◆ Work request: Report back every line below that carries the word "Standorte".

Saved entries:
————

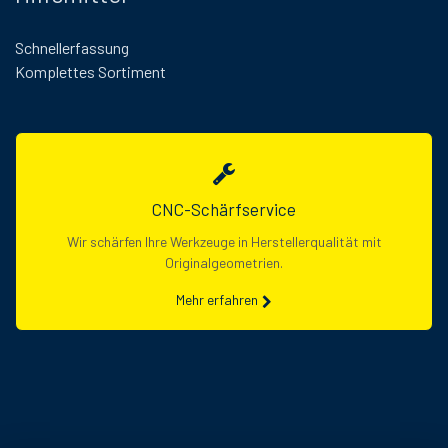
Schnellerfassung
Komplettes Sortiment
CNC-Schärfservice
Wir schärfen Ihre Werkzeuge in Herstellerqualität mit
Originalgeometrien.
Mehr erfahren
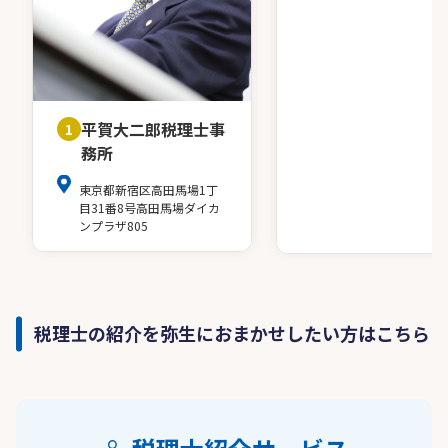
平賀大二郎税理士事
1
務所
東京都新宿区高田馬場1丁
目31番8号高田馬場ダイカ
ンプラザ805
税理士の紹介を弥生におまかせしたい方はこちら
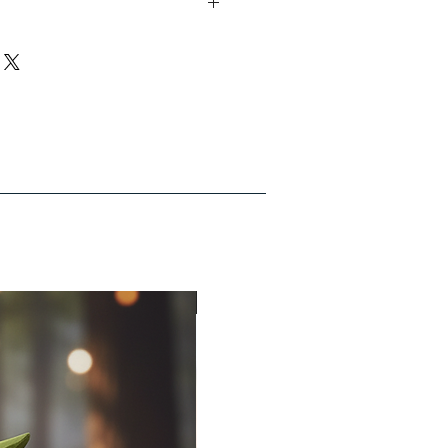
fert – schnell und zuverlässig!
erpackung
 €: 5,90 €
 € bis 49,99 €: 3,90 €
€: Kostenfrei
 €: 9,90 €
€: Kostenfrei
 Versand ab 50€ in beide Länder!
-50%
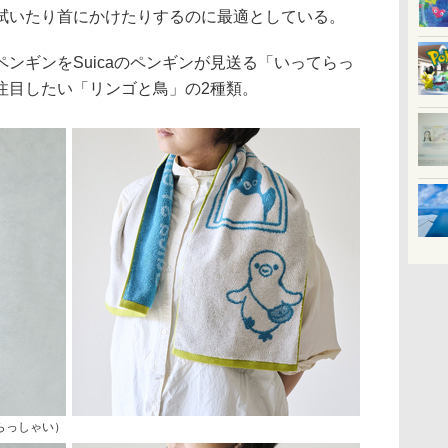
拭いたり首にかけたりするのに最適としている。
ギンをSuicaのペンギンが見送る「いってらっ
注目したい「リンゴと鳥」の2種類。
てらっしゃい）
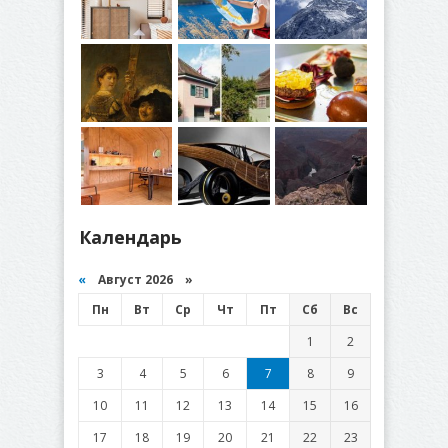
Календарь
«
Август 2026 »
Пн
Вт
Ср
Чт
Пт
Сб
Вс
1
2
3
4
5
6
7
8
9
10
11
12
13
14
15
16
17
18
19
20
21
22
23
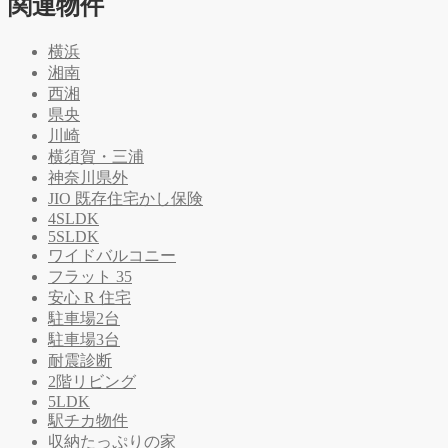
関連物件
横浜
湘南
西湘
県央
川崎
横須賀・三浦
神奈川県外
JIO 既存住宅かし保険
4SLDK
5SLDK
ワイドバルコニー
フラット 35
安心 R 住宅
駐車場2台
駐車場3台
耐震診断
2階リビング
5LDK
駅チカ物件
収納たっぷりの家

————

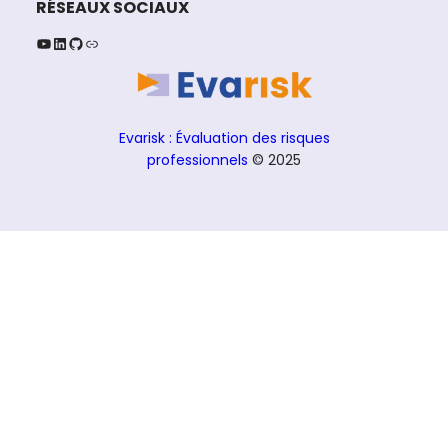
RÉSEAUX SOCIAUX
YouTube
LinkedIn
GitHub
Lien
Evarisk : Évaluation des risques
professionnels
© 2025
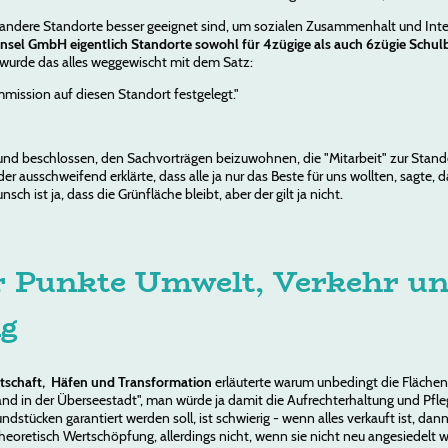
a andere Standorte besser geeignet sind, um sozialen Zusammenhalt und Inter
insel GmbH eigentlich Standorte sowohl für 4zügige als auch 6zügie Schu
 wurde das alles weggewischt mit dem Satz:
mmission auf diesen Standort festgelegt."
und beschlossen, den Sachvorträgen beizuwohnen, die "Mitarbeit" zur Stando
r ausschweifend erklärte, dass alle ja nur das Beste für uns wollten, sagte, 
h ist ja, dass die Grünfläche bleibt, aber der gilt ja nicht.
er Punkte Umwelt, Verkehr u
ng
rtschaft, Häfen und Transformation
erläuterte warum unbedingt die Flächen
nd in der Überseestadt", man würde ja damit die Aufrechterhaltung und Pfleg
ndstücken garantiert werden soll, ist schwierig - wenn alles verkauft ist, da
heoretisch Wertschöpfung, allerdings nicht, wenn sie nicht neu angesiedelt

————

◆ Task response:
a andere Standorte besser geeignet sind, um sozialen Zusammenhalt und Inter
insel GmbH eigentlich Standorte sowohl für 4zügige als auch 6zügie Schu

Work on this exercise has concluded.